Two kinds of pothole filling material – Smart Fill from Israel and Midas Touch from Austria — were imported at a cost of Rs 70 lakh. Civic officials said the imported materials were used only on important stretches. Officials from various wards lauded the quality of the imported material. “We have applied the material at several stretches and it is still intact. Despite heavy rainfall, the results have been positive,” said Santoshkumar Dhonde, assistant municipal commissioner of S ward.

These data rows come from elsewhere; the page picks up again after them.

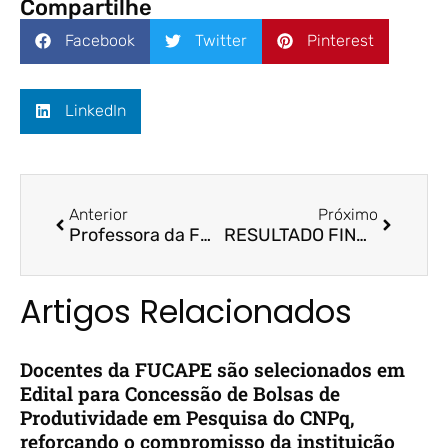
Compartilhe
Facebook
Twitter
Pinterest
LinkedIn
Anterior
Próximo
Professora da FUCAPE, Neyla Tardin, é nomeada patrona na Acacicon
RESULTADO FINAL – SELEÇÃO DE CANDIDATOS | PROGRAMA DE MONITOR(A) VOLUNTÁRIO(A) – GRADUAÇÃO
Artigos Relacionados
Docentes da FUCAPE são selecionados em
Edital para Concessão de Bolsas de
Produtividade em Pesquisa do CNPq,
reforçando o compromisso da instituição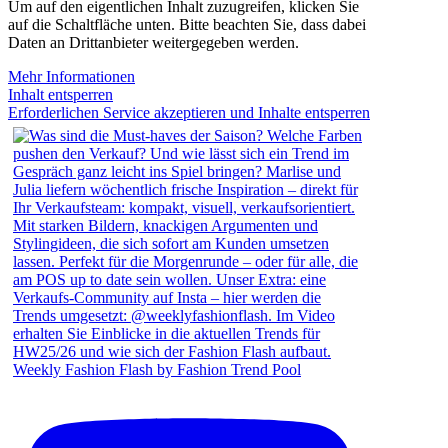
Um auf den eigentlichen Inhalt zuzugreifen, klicken Sie
auf die Schaltfläche unten. Bitte beachten Sie, dass dabei
Daten an Drittanbieter weitergegeben werden.
Mehr Informationen
Inhalt entsperren
Erforderlichen Service akzeptieren und Inhalte entsperren
Weekly Fashion Flash by Fashion Trend Pool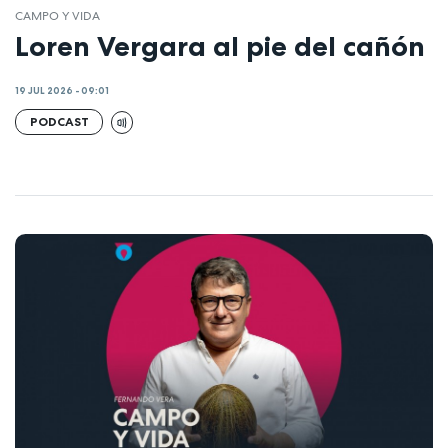
CAMPO Y VIDA
Loren Vergara al pie del cañón
19 JUL 2026 - 09:01
PODCAST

Figures collected from the road department revealed that the highest amount of material was used by S ward, which includes areas like Bhandup, Ghatkopar and Mulund, among others. While most of the wards used less than 2 metric tons of the two kinds of material, S ward used more than 5 metric tons to fill around 100 potholes. “We used most of the material at 10 locations on the Jogeshwari-Vikhroli Link Road and at five locations on Quarry Road in Bhandup. We also filled potholes at Bindu Madhav Thakare junction and Jollyboard Marg,” said an official from S ward.
The second highest entry on the list was of K East ward, which used 3.2 MT. The assistant municipal commissioner of the ward, Devendrakumar Jain, said the material was used at six locations. “We used the material on roads which experience a lot of traffic movement, including N.S Phadke Marg, Aarey Road, parts of JVLR and roads in areas like Vile Parle East and Mahakali Caves,” he said. The P-North area used around 3 MT of the material at the junction of Mamletdarwadi Road and S.V Road as well as D’Monte lane in Malad West.

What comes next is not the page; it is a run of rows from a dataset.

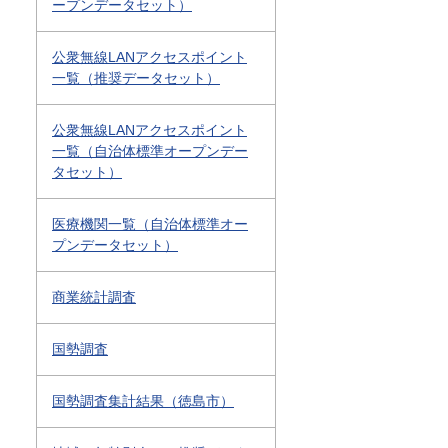
ープンデータセット）
公衆無線LANアクセスポイント
一覧（推奨データセット）
公衆無線LANアクセスポイント
一覧（自治体標準オープンデー
タセット）
医療機関一覧（自治体標準オー
プンデータセット）
商業統計調査
国勢調査
国勢調査集計結果（徳島市）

While the material has almost been exhausted, citizen activists criticised the neglect on part of civic officials. Some even alleged that ward officials refused to use the imported material on certain bad stretches even after multiple complaints. Nikhil Desai, an activist and resident of Matunga, said, “I had repeatedly asked the ward officials to use the material at the Dadar T.T junction which has been in a terrible condition for the past three years and on Rafi Ahmed Kidwai Road. They have just been using cold mix which washes away within a day or two. When I inquired, the ward officials kept saying that the material had not arrived and when it did, they used it elsewhere.”
Citing similar concerns, Dadarao Bilhore, a resident of Andheri East whose son Prakash (16) died after the motorbike he was riding pillion fell into an open, submerged trench on Jogeshwari Vikhroli Link Road on July 22 last year, criticised BMC’s “neglectful” attitude. “Despite complaining to the ward officials and staging protests, potholes are still present on Marol Maroshi Road and many other roads in Andheri which run below the Metro lines. The commute is especially risky for two-wheelers, but the BMC pays no attention to it,” he said.

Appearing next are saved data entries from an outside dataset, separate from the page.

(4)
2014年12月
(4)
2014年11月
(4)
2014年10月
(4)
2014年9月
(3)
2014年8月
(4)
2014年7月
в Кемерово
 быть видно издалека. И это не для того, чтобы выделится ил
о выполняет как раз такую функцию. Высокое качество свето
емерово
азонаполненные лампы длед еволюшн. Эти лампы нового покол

Questioning the civic body’s priorities, Bilhore said instead of wasting funds on beautification projects, the BMC could have used the money to import more of the filling material and improve the quality of more roads. Officials from the road department had earlier said they would keep a close watch on the use of the imported material. However, they seem to have failed to do so. Ward officials simply gave an estimate and collected the material from the Asphalt Plant in Worli.